Not since the 1980s had the specter of nuclear war been so real in popular consciousness.
But the world today is not the same as it was during the Cold War. “This is the first time since the 1980s that we’ve had to confront the real possibility of nuclear escalation in a conflict with Russia,” says Todd Sechser, professor of politics and public policy at the University of Virginia, and a senior fellow at the Miller Center of Public Affairs. “But back then, one side sometimes believed the other was preparing its strategic nuclear forces for an all-out attack. That is not the kind of crisis we face today.” Nuclear weapons are clearly still a threat, but how countries consider that threat has evolved—“tactical” or “strategic” nukes are now a possibility, and they could be used on a non-nuclear power.
Here’s what Russia’s invasion of Ukraine could mean for the future of nuclear armament and diplomacy.
Buildup
Nuclear bombs are an inherently paradoxical: They exist in order not to be used, says Mariana Budjeryn, an expert on nuclear weapons at the Harvard Kennedy School. Nuclear powers make plans and build up their arsenals to credibly show that, if another country attacks with nuclear weapons, they’ll retaliate in kind.
In 1945, the US dropped two nuclear bombs on Japan during World War II—the only nuclear weapons to ever be used in armed conflict to date. The US and the Soviet Union spent the Cold War building up their arsenals to prove to each other that their threat of retaliation was credible. Today, the US and Russia together have about 90% of the nukes on Earth.

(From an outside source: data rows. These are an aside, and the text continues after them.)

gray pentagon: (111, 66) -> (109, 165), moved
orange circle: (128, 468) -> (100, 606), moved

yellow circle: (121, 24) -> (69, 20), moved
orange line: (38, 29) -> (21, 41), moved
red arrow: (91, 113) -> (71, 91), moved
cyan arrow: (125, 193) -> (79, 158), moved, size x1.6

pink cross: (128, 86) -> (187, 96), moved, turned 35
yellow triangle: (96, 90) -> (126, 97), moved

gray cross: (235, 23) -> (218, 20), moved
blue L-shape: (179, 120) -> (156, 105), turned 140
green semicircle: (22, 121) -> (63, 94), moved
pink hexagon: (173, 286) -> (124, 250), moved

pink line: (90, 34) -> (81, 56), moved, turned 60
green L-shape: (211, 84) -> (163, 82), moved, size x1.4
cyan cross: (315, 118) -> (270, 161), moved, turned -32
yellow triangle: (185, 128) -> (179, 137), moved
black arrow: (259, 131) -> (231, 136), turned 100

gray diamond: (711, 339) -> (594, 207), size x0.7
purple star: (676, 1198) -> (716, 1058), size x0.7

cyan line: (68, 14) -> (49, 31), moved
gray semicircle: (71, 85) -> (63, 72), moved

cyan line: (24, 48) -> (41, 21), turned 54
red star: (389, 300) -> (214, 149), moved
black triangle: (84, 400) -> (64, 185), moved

In 1968, three of the five nuclear powers of that day—the US, the Soviet Union, and the United Kingdom—signed the Nuclear Non-Proliferation Treaty (NPT). (China and France did not.) The deal included an agreement to prevent countries that didn’t yet have nuclear bombs from developing them—and that (mostly) worked.
“Back in the 1960s, it was forecast that dozens more countries would acquire nuclear weapons, like 25 or 30. That hasn’t happened,” says Budjeryn. Today, in addition to the five nuclear powers at the time of the treaty, four more countries have nukes: Israel, India, Pakistan, and North Korea. “All together, nine—not perfect, but better than 30. The [non-proliferation] regime is credited with a lot of that.”
Another article in the treaty stated that existing nuclear powers would reduce their arsenal of nuclear weapons. That’s happening slowly; between 1994 and 2020, the US reduced its nuclear warhead stockpile by more than 11,000, while about 1,500 of Russia’s nuclear warheads are set to be dismantled.
But Russia also has a number of smaller bombs—so-called “strategic” nukes—that, if deployed on, say, a Ukrainian city, would be militarily and psychologically devastating, but might not be damaging enough to elicit a full-scale nuclear response from the US or its allies.
“Nuclear weapons are an old technology—invented before microchips, personal computers, pocket calculators, and even transistor radios. Yet they remain the ultimate weapon,” Sechser says. “The reason is simple: With nuclear weapons, countries do not need to win wars to inflict grievous harm on their enemies.”
Disarmament
In 1991, when the Soviet Union fell apart, the country’s weapons were divvied up between four former Soviet states: Russia, Belarus, Kazakhstan, and Ukraine. By the end of 1996, the latter three nations had agreed to turn their weapons over to Russia. They did so largely for pragmatic reasons—nuclear weapons are expensive to maintain, and giving them up came with security guarantees. Still, it took some convincing.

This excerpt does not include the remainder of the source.